Was war freiwilliger Sex, was war erzwungen? Mit dieser Frage musste sich die Jugendkammer 2 des Landgerichts Hannover in einem außergewöhnlichen Vergewaltigungsprozess befassen. Richter Guise-Rübe gab in letzter Minute den entscheidenden rechtlichen Hinweis.
Hannover. Vor dem Urteil haben Mustapha J. (24) und sein Cousin Hussein J. (23) erklärt, dass sie auf „Gerechtigkeit“ hoffen. Nun ist es aus ihrer Sicht so nicht gekommen. Beide wurden am Dienstag im Landgericht Hannover wegen Vergewaltigung in einem besonders schweren Fall verurteilt: Mustapha J. zu vier Jahren Gefängnis – seine erste Verurteilung –, Hussein zu drei Jahren und neun Monaten Jugendstrafe. Er war zur Tatzeit noch Heranwachsender.

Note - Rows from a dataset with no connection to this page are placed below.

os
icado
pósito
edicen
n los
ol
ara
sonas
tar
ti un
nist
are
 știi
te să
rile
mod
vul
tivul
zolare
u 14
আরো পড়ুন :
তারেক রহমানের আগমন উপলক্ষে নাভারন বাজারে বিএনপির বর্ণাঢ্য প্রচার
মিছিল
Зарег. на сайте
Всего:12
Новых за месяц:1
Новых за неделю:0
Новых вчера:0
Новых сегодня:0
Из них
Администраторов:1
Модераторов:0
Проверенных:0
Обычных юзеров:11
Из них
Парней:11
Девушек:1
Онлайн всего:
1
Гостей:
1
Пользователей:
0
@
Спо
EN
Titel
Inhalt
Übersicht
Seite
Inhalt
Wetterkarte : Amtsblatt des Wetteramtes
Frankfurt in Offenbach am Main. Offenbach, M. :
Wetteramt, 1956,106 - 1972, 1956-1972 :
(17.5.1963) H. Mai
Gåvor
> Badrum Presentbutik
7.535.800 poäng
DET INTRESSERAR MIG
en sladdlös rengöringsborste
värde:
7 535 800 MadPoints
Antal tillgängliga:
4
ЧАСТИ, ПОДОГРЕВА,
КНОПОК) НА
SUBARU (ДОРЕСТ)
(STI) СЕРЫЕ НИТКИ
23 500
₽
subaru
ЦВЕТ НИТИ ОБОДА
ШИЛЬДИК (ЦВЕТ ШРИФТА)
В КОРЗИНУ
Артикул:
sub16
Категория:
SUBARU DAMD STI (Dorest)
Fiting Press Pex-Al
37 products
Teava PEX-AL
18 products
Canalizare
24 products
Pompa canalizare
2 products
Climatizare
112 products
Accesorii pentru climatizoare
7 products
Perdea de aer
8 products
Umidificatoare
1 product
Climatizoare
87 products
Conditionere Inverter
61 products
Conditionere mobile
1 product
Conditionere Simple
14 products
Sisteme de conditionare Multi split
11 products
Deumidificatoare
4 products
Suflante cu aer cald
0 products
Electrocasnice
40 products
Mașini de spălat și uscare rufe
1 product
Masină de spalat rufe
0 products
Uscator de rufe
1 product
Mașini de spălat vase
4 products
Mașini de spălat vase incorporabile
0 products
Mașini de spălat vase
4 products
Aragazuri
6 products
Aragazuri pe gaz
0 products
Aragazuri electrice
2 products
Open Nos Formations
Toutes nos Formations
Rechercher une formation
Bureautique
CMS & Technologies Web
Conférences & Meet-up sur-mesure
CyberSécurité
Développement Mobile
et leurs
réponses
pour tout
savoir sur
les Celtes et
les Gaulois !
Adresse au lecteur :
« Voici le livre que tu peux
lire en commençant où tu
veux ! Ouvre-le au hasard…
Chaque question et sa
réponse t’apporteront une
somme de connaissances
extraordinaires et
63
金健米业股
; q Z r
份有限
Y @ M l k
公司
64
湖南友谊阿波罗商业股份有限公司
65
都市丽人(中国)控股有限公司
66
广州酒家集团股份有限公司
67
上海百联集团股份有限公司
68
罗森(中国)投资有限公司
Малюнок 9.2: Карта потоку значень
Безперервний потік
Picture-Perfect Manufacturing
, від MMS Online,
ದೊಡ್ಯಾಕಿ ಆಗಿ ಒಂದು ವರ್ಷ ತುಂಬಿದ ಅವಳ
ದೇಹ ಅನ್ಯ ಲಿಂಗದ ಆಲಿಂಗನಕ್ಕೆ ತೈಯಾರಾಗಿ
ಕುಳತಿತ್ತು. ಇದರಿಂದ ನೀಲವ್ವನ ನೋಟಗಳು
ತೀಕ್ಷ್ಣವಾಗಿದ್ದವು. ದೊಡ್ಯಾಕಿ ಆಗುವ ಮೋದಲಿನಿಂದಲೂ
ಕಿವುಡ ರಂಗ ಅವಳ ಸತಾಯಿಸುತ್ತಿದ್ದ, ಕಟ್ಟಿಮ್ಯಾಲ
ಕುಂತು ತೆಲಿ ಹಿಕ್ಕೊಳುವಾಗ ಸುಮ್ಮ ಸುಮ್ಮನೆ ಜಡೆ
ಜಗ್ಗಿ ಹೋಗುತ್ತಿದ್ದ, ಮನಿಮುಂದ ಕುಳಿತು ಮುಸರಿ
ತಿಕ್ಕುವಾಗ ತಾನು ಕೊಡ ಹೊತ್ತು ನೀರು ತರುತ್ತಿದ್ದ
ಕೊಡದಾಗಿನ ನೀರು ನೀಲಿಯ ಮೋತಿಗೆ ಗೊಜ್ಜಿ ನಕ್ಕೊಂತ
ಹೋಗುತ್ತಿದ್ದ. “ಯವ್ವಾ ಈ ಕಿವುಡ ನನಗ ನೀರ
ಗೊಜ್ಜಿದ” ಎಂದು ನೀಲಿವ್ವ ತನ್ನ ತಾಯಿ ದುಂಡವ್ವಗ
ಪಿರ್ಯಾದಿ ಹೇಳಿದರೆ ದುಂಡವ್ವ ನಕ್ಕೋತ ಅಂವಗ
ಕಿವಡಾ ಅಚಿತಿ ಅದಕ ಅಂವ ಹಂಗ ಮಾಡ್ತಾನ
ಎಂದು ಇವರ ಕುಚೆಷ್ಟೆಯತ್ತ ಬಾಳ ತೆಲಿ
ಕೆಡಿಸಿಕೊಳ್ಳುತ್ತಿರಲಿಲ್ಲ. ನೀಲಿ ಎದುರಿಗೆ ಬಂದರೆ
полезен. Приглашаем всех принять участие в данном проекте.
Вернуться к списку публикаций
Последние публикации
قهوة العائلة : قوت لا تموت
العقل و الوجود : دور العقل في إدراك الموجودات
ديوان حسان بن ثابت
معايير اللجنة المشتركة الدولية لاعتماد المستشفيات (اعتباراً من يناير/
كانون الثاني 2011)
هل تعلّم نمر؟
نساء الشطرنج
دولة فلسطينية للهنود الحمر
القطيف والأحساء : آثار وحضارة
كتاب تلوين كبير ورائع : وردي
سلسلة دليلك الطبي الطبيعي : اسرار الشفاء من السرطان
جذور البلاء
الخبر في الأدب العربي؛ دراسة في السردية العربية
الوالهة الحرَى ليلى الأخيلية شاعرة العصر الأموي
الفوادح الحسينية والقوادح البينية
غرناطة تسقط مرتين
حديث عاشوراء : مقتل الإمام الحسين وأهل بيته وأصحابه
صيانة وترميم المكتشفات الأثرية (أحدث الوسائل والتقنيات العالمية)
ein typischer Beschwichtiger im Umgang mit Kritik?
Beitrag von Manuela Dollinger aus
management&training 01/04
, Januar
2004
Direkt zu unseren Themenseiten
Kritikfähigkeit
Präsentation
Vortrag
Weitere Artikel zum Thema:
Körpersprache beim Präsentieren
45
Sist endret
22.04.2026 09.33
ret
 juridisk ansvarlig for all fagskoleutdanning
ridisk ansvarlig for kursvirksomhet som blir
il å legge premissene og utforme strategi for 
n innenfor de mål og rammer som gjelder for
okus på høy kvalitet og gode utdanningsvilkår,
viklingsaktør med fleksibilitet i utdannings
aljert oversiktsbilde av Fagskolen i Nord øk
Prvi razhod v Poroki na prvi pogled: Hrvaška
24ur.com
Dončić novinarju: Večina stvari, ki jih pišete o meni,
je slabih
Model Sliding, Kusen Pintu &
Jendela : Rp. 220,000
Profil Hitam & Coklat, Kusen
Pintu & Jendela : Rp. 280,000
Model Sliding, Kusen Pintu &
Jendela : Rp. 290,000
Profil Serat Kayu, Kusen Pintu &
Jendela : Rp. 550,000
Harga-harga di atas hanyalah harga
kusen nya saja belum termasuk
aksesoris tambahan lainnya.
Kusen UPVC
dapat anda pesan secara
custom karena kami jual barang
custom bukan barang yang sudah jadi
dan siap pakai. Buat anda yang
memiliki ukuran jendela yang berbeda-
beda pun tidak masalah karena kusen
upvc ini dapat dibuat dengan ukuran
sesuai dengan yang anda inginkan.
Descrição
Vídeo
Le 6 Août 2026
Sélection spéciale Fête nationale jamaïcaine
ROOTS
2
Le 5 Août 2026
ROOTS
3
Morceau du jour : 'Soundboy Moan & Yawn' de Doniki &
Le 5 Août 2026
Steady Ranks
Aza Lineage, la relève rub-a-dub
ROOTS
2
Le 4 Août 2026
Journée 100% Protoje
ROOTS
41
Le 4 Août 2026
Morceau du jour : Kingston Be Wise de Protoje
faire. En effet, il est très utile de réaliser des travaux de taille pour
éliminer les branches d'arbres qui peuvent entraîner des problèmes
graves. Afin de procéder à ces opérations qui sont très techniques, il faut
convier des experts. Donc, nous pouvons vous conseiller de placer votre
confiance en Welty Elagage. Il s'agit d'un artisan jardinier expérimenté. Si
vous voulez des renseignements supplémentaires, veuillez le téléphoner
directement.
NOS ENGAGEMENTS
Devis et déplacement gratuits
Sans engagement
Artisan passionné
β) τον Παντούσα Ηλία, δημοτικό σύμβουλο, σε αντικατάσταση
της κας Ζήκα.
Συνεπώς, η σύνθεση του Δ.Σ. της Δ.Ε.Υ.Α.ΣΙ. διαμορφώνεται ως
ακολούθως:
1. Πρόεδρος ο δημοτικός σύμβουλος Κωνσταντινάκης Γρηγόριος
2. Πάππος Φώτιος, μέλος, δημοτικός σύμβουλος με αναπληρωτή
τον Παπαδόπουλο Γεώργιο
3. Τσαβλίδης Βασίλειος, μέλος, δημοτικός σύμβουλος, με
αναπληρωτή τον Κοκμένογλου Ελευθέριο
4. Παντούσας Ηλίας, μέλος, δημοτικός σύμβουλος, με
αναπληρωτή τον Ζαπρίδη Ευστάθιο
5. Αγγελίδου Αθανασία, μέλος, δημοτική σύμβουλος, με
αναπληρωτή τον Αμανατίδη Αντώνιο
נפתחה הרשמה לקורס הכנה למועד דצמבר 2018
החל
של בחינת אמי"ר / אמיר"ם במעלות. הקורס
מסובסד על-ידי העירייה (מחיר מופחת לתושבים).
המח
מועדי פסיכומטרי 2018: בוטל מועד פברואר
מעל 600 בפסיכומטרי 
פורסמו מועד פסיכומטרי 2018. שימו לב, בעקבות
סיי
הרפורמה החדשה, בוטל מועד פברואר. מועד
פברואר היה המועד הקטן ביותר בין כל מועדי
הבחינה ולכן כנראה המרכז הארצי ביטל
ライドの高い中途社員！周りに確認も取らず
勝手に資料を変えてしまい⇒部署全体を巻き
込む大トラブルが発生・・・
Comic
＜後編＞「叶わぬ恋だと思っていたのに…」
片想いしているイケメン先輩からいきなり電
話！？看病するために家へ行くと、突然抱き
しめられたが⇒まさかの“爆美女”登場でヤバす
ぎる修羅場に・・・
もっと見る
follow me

Der Prozess war in mehrfacher Hinsicht außergewöhnlich. Richter Ralph Guise-Rübe gewährte beiden Angeklagten einen großen Strafrabatt. Denn die Vergewaltigung einer 20-Jährigen war bereits am 13. Oktober 2018 in der Kleingartenkolonie Lerchenlust im Stadtteil Mühlenberg geschehen. „Es ist ein Problem in unserer Gesellschaft, dass die Verfahren so lange dauern“, sagte er in der Urteilsbegründung. Eine Kriminalbeamtin hatte Personalmangel und schlechte materielle Ausstattung der Polizei im Prozess als Gründe für die langwierige Ermittlung genannt.